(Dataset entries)
┄┄┄┄┄┄

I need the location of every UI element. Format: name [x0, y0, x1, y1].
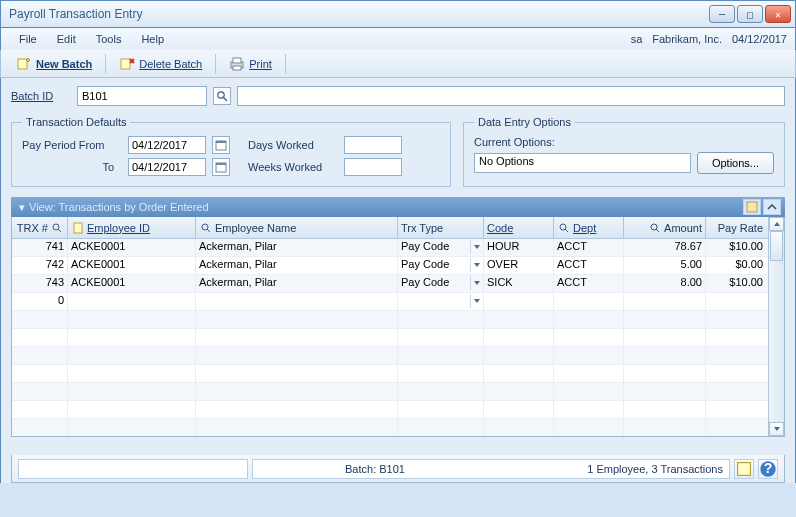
- table-row[interactable]: 741ACKE0001Ackerman, PilarPay CodeHOURAC…: [12, 239, 768, 257]
- col-code[interactable]: Code: [484, 217, 554, 238]
- col-pay-rate[interactable]: Pay Rate: [706, 217, 766, 238]
- lookup-icon[interactable]: [557, 221, 571, 235]
- grid-tool-icon[interactable]: [743, 199, 761, 215]
- transaction-grid: TRX # Employee ID Employee Name Trx Type…: [11, 217, 785, 437]
- cell-code[interactable]: HOUR: [484, 239, 554, 256]
- col-trx[interactable]: TRX #: [12, 217, 68, 238]
- batch-row: Batch ID: [11, 86, 785, 106]
- weeks-worked-input[interactable]: [344, 158, 402, 176]
- session-user: sa: [631, 33, 643, 45]
- col-employee-name[interactable]: Employee Name: [196, 217, 398, 238]
- cell-trx-type[interactable]: Pay Code: [398, 239, 484, 256]
- cell-trx-type[interactable]: Pay Code: [398, 257, 484, 274]
- batch-id-input[interactable]: [77, 86, 207, 106]
- cell-rate[interactable]: $0.00: [706, 257, 766, 274]
- cell-employee-name[interactable]: Ackerman, Pilar: [196, 275, 398, 292]
- cell-employee-name[interactable]: Ackerman, Pilar: [196, 239, 398, 256]
- cell-trx-type[interactable]: Pay Code: [398, 275, 484, 292]
- table-row[interactable]: [12, 383, 768, 401]
- cell-trx[interactable]: 741: [12, 239, 68, 256]
- batch-description-input[interactable]: [237, 86, 785, 106]
- calendar-icon[interactable]: [212, 136, 230, 154]
- table-row[interactable]: [12, 329, 768, 347]
- table-row[interactable]: [12, 401, 768, 419]
- cell-trx-type[interactable]: [398, 293, 484, 310]
- cell-trx[interactable]: 742: [12, 257, 68, 274]
- cell-dept[interactable]: ACCT: [554, 275, 624, 292]
- table-row[interactable]: 0: [12, 293, 768, 311]
- lookup-icon[interactable]: [199, 221, 213, 235]
- calendar-icon[interactable]: [212, 158, 230, 176]
- col-dept[interactable]: Dept: [554, 217, 624, 238]
- cell-amount[interactable]: 78.67: [624, 239, 706, 256]
- maximize-button[interactable]: □: [737, 5, 763, 23]
- table-row[interactable]: [12, 365, 768, 383]
- chevron-down-icon[interactable]: [470, 276, 482, 290]
- scroll-down-icon[interactable]: [769, 422, 784, 436]
- chevron-down-icon[interactable]: [470, 240, 482, 254]
- cell-trx[interactable]: 743: [12, 275, 68, 292]
- scroll-thumb[interactable]: [770, 231, 783, 261]
- cell-rate[interactable]: $10.00: [706, 275, 766, 292]
- cell-amount[interactable]: 5.00: [624, 257, 706, 274]
- options-button[interactable]: Options...: [697, 152, 774, 174]
- cell-dept[interactable]: ACCT: [554, 239, 624, 256]
- pay-period-from-input[interactable]: [128, 136, 206, 154]
- col-employee-id[interactable]: Employee ID: [68, 217, 196, 238]
- cell-code[interactable]: SICK: [484, 275, 554, 292]
- pay-period-to-input[interactable]: [128, 158, 206, 176]
- vertical-scrollbar[interactable]: [768, 217, 784, 436]
- grid-tool-expand-icon[interactable]: [763, 199, 781, 215]
- col-amount[interactable]: Amount: [624, 217, 706, 238]
- cell-amount[interactable]: 8.00: [624, 275, 706, 292]
- delete-batch-button[interactable]: Delete Batch: [110, 53, 211, 75]
- cell-dept[interactable]: [554, 293, 624, 310]
- menu-tools[interactable]: Tools: [86, 31, 132, 47]
- table-row[interactable]: [12, 311, 768, 329]
- cell-rate[interactable]: $10.00: [706, 239, 766, 256]
- table-row[interactable]: 742ACKE0001Ackerman, PilarPay CodeOVERAC…: [12, 257, 768, 275]
- menu-edit[interactable]: Edit: [47, 31, 86, 47]
- svg-line-22: [656, 229, 659, 232]
- cell-employee-name[interactable]: [196, 293, 398, 310]
- table-row[interactable]: [12, 347, 768, 365]
- svg-rect-23: [738, 462, 751, 475]
- batch-id-label: Batch ID: [11, 90, 71, 102]
- cell-employee-name[interactable]: Ackerman, Pilar: [196, 257, 398, 274]
- note-icon[interactable]: [71, 221, 85, 235]
- scroll-up-icon[interactable]: [769, 217, 784, 231]
- cell-employee-id[interactable]: [68, 293, 196, 310]
- close-button[interactable]: ✕: [765, 5, 791, 23]
- print-button[interactable]: Print: [220, 53, 281, 75]
- cell-trx[interactable]: 0: [12, 293, 68, 310]
- svg-rect-13: [747, 202, 757, 212]
- cell-code[interactable]: [484, 293, 554, 310]
- cell-dept[interactable]: ACCT: [554, 257, 624, 274]
- chevron-down-icon[interactable]: [470, 258, 482, 272]
- menu-help[interactable]: Help: [131, 31, 174, 47]
- cell-rate[interactable]: [706, 293, 766, 310]
- chevron-down-icon[interactable]: [470, 294, 482, 308]
- view-caption[interactable]: View: Transactions by Order Entered: [29, 201, 209, 213]
- cell-employee-id[interactable]: ACKE0001: [68, 257, 196, 274]
- view-dropdown-icon[interactable]: ▾: [15, 201, 29, 214]
- cell-employee-id[interactable]: ACKE0001: [68, 239, 196, 256]
- col-trx-type[interactable]: Trx Type: [398, 217, 484, 238]
- lookup-icon[interactable]: [50, 221, 64, 235]
- new-batch-button[interactable]: New Batch: [7, 53, 101, 75]
- menubar: File Edit Tools Help sa Fabrikam, Inc. 0…: [0, 28, 796, 50]
- days-worked-input[interactable]: [344, 136, 402, 154]
- table-row[interactable]: [12, 419, 768, 436]
- lookup-icon[interactable]: [648, 221, 662, 235]
- cell-employee-id[interactable]: ACKE0001: [68, 275, 196, 292]
- minimize-button[interactable]: ─: [709, 5, 735, 23]
- svg-rect-16: [74, 223, 82, 233]
- cell-amount[interactable]: [624, 293, 706, 310]
- grid-body: 741ACKE0001Ackerman, PilarPay CodeHOURAC…: [12, 239, 768, 436]
- batch-id-lookup-button[interactable]: [213, 87, 231, 105]
- cell-code[interactable]: OVER: [484, 257, 554, 274]
- table-row[interactable]: 743ACKE0001Ackerman, PilarPay CodeSICKAC…: [12, 275, 768, 293]
- help-icon[interactable]: ?: [758, 459, 778, 479]
- menu-file[interactable]: File: [9, 31, 47, 47]
- status-note-icon[interactable]: [734, 459, 754, 479]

┄┄┄┄┄┄

Work required:
Repeat the records word for word. Any picture in them should be left out.

Answer section:
I need the location of every UI element. Format: name [x0, y0, x1, y1].
- table-row[interactable]: 741ACKE0001Ackerman, PilarPay CodeHOURAC…: [12, 239, 768, 257]
- col-code[interactable]: Code: [484, 217, 554, 238]
- col-pay-rate[interactable]: Pay Rate: [706, 217, 766, 238]
- lookup-icon[interactable]: [557, 221, 571, 235]
- grid-tool-icon[interactable]: [743, 199, 761, 215]
- transaction-grid: TRX # Employee ID Employee Name Trx Type…: [11, 217, 785, 437]
- cell-code[interactable]: HOUR: [484, 239, 554, 256]
- col-trx[interactable]: TRX #: [12, 217, 68, 238]
- batch-row: Batch ID: [11, 86, 785, 106]
- weeks-worked-input[interactable]: [344, 158, 402, 176]
- session-user: sa: [631, 33, 643, 45]
- col-employee-name[interactable]: Employee Name: [196, 217, 398, 238]
- cell-trx-type[interactable]: Pay Code: [398, 239, 484, 256]
- cell-trx-type[interactable]: Pay Code: [398, 257, 484, 274]
- batch-id-input[interactable]: [77, 86, 207, 106]
- cell-rate[interactable]: $0.00: [706, 257, 766, 274]
- cell-employee-name[interactable]: Ackerman, Pilar: [196, 275, 398, 292]
- cell-employee-name[interactable]: Ackerman, Pilar: [196, 239, 398, 256]
- cell-trx-type[interactable]: Pay Code: [398, 275, 484, 292]
- table-row[interactable]: [12, 383, 768, 401]
- cell-trx[interactable]: 741: [12, 239, 68, 256]
- batch-description-input[interactable]: [237, 86, 785, 106]
- calendar-icon[interactable]: [212, 136, 230, 154]
- table-row[interactable]: [12, 329, 768, 347]
- table-row[interactable]: [12, 401, 768, 419]
- cell-trx-type[interactable]: [398, 293, 484, 310]
- cell-trx[interactable]: 742: [12, 257, 68, 274]
- cell-dept[interactable]: ACCT: [554, 275, 624, 292]
- table-row[interactable]: 0: [12, 293, 768, 311]
- lookup-icon[interactable]: [199, 221, 213, 235]
- calendar-icon[interactable]: [212, 158, 230, 176]
- col-dept[interactable]: Dept: [554, 217, 624, 238]
- cell-amount[interactable]: 78.67: [624, 239, 706, 256]
- maximize-button[interactable]: □: [737, 5, 763, 23]
- table-row[interactable]: [12, 365, 768, 383]
- chevron-down-icon[interactable]: [470, 276, 482, 290]
- scroll-down-icon[interactable]: [769, 422, 784, 436]
- chevron-down-icon[interactable]: [470, 240, 482, 254]
- cell-trx[interactable]: 743: [12, 275, 68, 292]
- scroll-thumb[interactable]: [770, 231, 783, 261]
- cell-rate[interactable]: $10.00: [706, 275, 766, 292]
- cell-amount[interactable]: 5.00: [624, 257, 706, 274]
- options-button[interactable]: Options...: [697, 152, 774, 174]
- cell-dept[interactable]: ACCT: [554, 239, 624, 256]
- pay-period-from-input[interactable]: [128, 136, 206, 154]
- col-employee-id[interactable]: Employee ID: [68, 217, 196, 238]
- cell-code[interactable]: SICK: [484, 275, 554, 292]
- pay-period-to-input[interactable]: [128, 158, 206, 176]
- vertical-scrollbar[interactable]: [768, 217, 784, 436]
- grid-tool-expand-icon[interactable]: [763, 199, 781, 215]
- col-amount[interactable]: Amount: [624, 217, 706, 238]
- cell-amount[interactable]: 8.00: [624, 275, 706, 292]
- delete-batch-button[interactable]: Delete Batch: [110, 53, 211, 75]
- cell-dept[interactable]: [554, 293, 624, 310]
- menu-tools[interactable]: Tools: [86, 31, 132, 47]
- table-row[interactable]: [12, 311, 768, 329]
- cell-rate[interactable]: $10.00: [706, 239, 766, 256]
- table-row[interactable]: 742ACKE0001Ackerman, PilarPay CodeOVERAC…: [12, 257, 768, 275]
- menu-edit[interactable]: Edit: [47, 31, 86, 47]
- svg-line-22: [656, 229, 659, 232]
- cell-employee-name[interactable]: [196, 293, 398, 310]
- table-row[interactable]: [12, 347, 768, 365]
- svg-rect-23: [738, 462, 751, 475]
- batch-id-label: Batch ID: [11, 90, 71, 102]
- cell-employee-name[interactable]: Ackerman, Pilar: [196, 257, 398, 274]
- note-icon[interactable]: [71, 221, 85, 235]
- scroll-up-icon[interactable]: [769, 217, 784, 231]
- cell-employee-id[interactable]: [68, 293, 196, 310]
- close-button[interactable]: ✕: [765, 5, 791, 23]
- print-button[interactable]: Print: [220, 53, 281, 75]
- cell-trx[interactable]: 0: [12, 293, 68, 310]
- svg-rect-13: [747, 202, 757, 212]
- cell-code[interactable]: [484, 293, 554, 310]
- cell-dept[interactable]: ACCT: [554, 257, 624, 274]
- chevron-down-icon[interactable]: [470, 258, 482, 272]
- menu-help[interactable]: Help: [131, 31, 174, 47]
- cell-rate[interactable]: [706, 293, 766, 310]
- chevron-down-icon[interactable]: [470, 294, 482, 308]
- view-caption[interactable]: View: Transactions by Order Entered: [29, 201, 209, 213]
- cell-employee-id[interactable]: ACKE0001: [68, 257, 196, 274]
- view-dropdown-icon[interactable]: ▾: [15, 201, 29, 214]
- cell-employee-id[interactable]: ACKE0001: [68, 239, 196, 256]
- col-trx-type[interactable]: Trx Type: [398, 217, 484, 238]
- lookup-icon[interactable]: [50, 221, 64, 235]
- new-batch-button[interactable]: New Batch: [7, 53, 101, 75]
- menubar: File Edit Tools Help sa Fabrikam, Inc. 0…: [0, 28, 796, 50]
- days-worked-input[interactable]: [344, 136, 402, 154]
- table-row[interactable]: [12, 419, 768, 436]
- lookup-icon[interactable]: [648, 221, 662, 235]
- cell-employee-id[interactable]: ACKE0001: [68, 275, 196, 292]
- minimize-button[interactable]: ─: [709, 5, 735, 23]
- svg-rect-16: [74, 223, 82, 233]
- cell-amount[interactable]: [624, 293, 706, 310]
- grid-body: 741ACKE0001Ackerman, PilarPay CodeHOURAC…: [12, 239, 768, 436]
- batch-id-lookup-button[interactable]: [213, 87, 231, 105]
- cell-code[interactable]: OVER: [484, 257, 554, 274]
- table-row[interactable]: 743ACKE0001Ackerman, PilarPay CodeSICKAC…: [12, 275, 768, 293]
- help-icon[interactable]: ?: [758, 459, 778, 479]
- menu-file[interactable]: File: [9, 31, 47, 47]
- status-note-icon[interactable]: [734, 459, 754, 479]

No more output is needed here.